Dyslipidemia, characterized by elevated plasma LDL-cholesterol (LDL-c), Triglycerides (TG) or both and reduced plasma HDL-cholesterol (HDL-c) concentrations has been attributed to chronic use of PIs (Manjunath et al., 2013, Talayero and Sacks, 2011) in addition to viral pathogenesis (Feeney & Mallon, 2011). Up to 50% of HIV patients treated with PIs have reportedly developed dyslipidemia depending on individual PIs and the duration of therapy (Anuurad et al., 2010, Chastain et al., 2015). Higher plasma TG concentrations have been reported in patients treated with ritonavir-containing regimes, while increased plasma total cholesterol has been reported in patients treated with all PI-containing regimes (Lu et al., 2011, Overton et al., 2012). The newer PIs such as atazanavir and darunavir, however, appear to have less deleterious effects on lipid metabolism, even when boosted with ritonavir (Anuurad et al., 2010, Overton et al., 2012).
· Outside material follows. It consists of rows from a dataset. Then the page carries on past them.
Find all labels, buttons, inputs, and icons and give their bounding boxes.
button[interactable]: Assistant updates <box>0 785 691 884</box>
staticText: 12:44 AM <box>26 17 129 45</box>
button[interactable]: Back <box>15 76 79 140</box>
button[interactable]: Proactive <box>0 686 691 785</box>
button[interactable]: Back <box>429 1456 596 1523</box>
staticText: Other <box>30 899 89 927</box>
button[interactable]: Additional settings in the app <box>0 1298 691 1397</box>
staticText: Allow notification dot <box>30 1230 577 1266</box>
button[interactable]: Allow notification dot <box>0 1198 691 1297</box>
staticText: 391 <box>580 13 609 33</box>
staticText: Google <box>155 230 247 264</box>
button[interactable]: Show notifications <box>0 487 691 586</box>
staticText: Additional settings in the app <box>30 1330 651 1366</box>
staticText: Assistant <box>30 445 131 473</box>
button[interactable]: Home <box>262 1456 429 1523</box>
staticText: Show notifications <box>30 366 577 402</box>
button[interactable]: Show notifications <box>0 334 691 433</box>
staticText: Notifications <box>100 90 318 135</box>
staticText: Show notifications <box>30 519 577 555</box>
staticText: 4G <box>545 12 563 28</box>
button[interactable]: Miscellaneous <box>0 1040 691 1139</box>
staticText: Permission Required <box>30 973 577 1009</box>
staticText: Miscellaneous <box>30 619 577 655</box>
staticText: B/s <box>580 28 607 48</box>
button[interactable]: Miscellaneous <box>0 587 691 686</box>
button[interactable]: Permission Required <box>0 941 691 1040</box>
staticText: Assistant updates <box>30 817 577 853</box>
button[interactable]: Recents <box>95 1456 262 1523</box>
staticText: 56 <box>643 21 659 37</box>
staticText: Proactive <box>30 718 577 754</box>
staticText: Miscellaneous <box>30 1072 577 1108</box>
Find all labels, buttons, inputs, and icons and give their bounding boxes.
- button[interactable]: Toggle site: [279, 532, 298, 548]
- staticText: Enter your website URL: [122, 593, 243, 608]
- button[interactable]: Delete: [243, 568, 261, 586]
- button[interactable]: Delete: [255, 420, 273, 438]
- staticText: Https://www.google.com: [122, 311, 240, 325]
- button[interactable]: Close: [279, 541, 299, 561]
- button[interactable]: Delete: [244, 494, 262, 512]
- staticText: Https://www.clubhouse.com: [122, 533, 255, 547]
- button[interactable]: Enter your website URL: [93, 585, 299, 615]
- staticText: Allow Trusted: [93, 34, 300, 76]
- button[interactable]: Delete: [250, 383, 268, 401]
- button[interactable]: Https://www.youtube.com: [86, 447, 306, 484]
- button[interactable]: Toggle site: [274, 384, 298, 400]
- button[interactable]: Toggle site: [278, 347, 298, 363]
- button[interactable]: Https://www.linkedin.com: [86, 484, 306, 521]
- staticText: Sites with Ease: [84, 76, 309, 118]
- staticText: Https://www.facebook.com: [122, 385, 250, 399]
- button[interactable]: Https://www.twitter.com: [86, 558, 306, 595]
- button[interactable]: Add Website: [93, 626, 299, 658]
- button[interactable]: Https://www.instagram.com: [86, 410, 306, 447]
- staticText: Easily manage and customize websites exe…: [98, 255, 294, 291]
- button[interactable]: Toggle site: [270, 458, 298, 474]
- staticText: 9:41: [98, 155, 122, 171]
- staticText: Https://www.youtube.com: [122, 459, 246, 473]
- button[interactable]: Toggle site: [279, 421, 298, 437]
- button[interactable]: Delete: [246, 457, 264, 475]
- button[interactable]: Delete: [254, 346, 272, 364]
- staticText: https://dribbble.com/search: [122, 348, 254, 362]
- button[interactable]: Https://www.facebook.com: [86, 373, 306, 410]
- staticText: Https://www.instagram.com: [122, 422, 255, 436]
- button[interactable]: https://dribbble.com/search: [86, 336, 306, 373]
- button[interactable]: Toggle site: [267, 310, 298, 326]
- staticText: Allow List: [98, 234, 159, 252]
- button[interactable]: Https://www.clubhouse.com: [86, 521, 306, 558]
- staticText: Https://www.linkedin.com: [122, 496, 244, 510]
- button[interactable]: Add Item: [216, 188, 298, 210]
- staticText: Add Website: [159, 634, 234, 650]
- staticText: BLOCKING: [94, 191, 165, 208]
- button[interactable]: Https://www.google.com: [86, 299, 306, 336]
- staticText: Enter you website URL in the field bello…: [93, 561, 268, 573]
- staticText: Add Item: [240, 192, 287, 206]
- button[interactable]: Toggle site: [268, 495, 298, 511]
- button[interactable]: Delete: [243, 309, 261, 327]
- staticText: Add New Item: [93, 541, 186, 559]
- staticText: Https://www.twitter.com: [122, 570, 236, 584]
Furthermore, the use of PIs causes increased cellular oxidative stress, which is widely implicated in the development of metabolic diseases by as yet poorly understood mechanisms (Wang et al., 2009, Zhang et al., 2014). Increased production of Reactive Oxygen Species (ROS) is known to cause auto-oxidation of nuclei acids, polyunsaturated fatty acids and proteins leading to increased production of malondialdehyde (MDA), carbonyl proteins, reduced glutathione and antioxidant enzyme activities which cause damage to plasma membrane and increased cell apoptosis (Sharma, Jha, Dubey, & Pessarakli, 2012).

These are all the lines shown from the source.